Penses tu que tes images puissent influencer les comportements, qu'une image si belle soit-elle peut sauver même un peu cette nature qui souffre tant ? En résumant, une image de nature peut-elle vraiment sauver le monde par la beauté qu'elle invite à faire découvrir ?Je n’arrive pas à photographier la rudesse de la réalité, la violence d’un éléphant sans défense qui baigne dans son sang, la main coupé d’un gorille sur un marché du bout du monde, ce sont des images rudes qui me fendent le coeur et que je ne pourrais pas réaliser. Je pense qu’elles servent bien plus la cause que les images belles. Mais vu que je ne sais pas faire ce genre d’image par manque de force je me contente d’essayer de faire les images les plus esthétiques possibles pour essayer de protéger par le beau.
Parlons maintenant de cette période si particulière de crise sanitaire. Ta pratique photographique comme tous les autres photographes de nature est modifiée et souvent compromise. Comment vis tu cette crise ?Je la vie très bien, je fais beaucoup plus d’images proche de chez moi et ça fais un bien fou. Je suis les petits moineaux de mon village, une chouette chevêche dans le jardin de ma soeur, ou encore les grèbes d’un marais à quelques kilomètres de la maison.
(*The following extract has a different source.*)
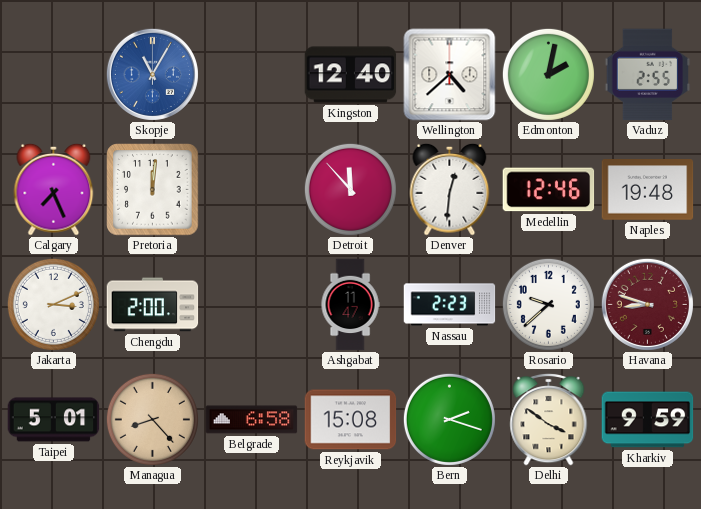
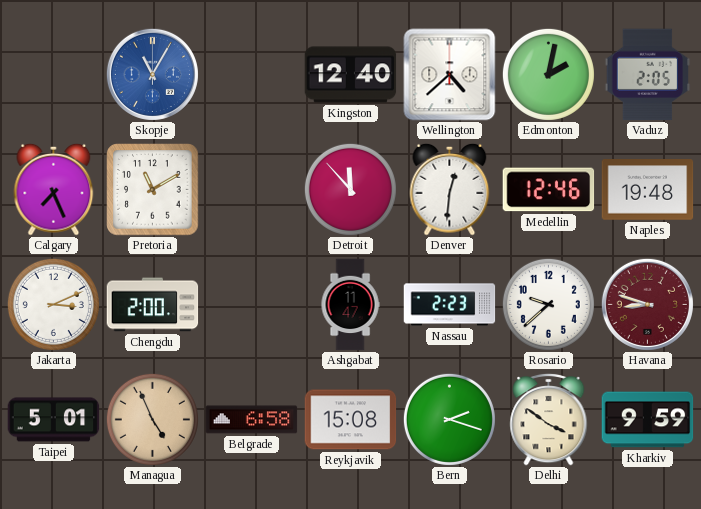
Vaduz: 2:55 -> 2:05
Pretoria: 12:01 -> 11:10
Managua: 8:23 -> 4:56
Pour finir cet entretien sur une note de confiance en l’avenir, parles nous de tes projets pour les mois qui viennent, voir les années. Livre, voyages, reportages, Expositions…Pour le moment il n’y a pas grand-chose de prévu, comme toujours je fais au feeling. Je fais beaucoup d’images mais je n’ai pas encore le fil conducteur. Du coup on verra ça plus tard, je retourne sur le terrain trouver le beau.
J’ai toujours, depuis de nombreuses années, la conviction que notre futur est indéfectiblement lié à nos actions du quotidien, nos compétences, nos expériences du présent. En parcourant les photographies de Michel, j’ai le sentiment que sa génération marquera par sa créativité une étape cruciale dans la prise de conscience d’un monde à préserver, voir à sauver.
Mais au-delà de cette conviction, c’est l’espoir que je veux mettre en évidence. L’espoir qui consiste à toujours entendre la musique douce et agréable de l’impétuosité de la jeunesse. Sa faculté à croire malgré les embûches que le meilleur reste à vivre. Que nous nous devons de veiller à maintenir la transmission par le respect, par l’acceptabilité des différences. Oui les jeunes sont sources de motivations, d’élévation, mais aussi, avec leurs talents, il préfigurent ce que nous rêvions de devenir…
Encore bravo Michel et surtout merci d’avoir consenti à cet échange, qui je l’espère, fera le bonheur de nombreux membres du forum.